How Winds Are Deflected by Earth’s Rotation. Every free-moving thing, whether wind or projectile, is deflected to the right of its initial direction by the rotation of the earth in the Northern Hemisphere and to the left in the Southern Hemisphere, unless the object be moving exactly along the line of the equator. Winds moving inward to a Low are therefore so deflected as to cause the cyclone to gyrate in a direction contrary to the movements of the hands of a watch. In an anti-cyclone the movement is with the watch. In the Southern Hemisphere these wind directions are reversed.

[Figure 14] gives an illustration of what would be the movement of air inward to a cyclone on a non-rotating earth. The winds would blow along radial lines for a time, but, converging together as they began to ascend, they doubtless would soon set up a gyration about the center.

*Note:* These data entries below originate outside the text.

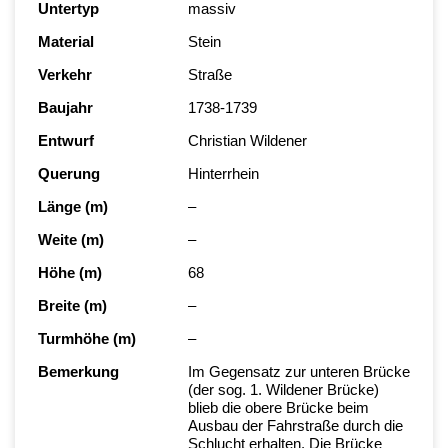
Untertyp
massiv
Material
Stein
Verkehr
Straße
Baujahr
1738-1739
Entwurf
Christian Wildener
Querung
Hinterrhein
Länge (m)
–
Weite (m)
–
Höhe (m)
68
Breite (m)
–
Turmhöhe (m)
–
Bemerkung
Im Gegensatz zur unteren Brücke
(der sog. 1. Wildener Brücke)
blieb die obere Brücke beim
Ausbau der Fahrstraße durch die
Schlucht erhalten. Die Brücke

On a non-rotating earth this gyration would be clockwise as often as it would be anti-clockwise, but on a rotating earth the gyration can be in but one direction. ([Figure 15].) Even tornadoes, whose diameters of rotation are never but a few hundred feet, obey this law. In little dust whirls, in which the movements of air may be comprehended from the motion of the trash that is whirled about and which are tornadoes in miniature, the direction of gyration may be either way. They are too small for the deflecting force to be appreciable, and it may be that the tornado is forced to take its direction of gyration from the cyclone in whose southeast quarter it has its origin.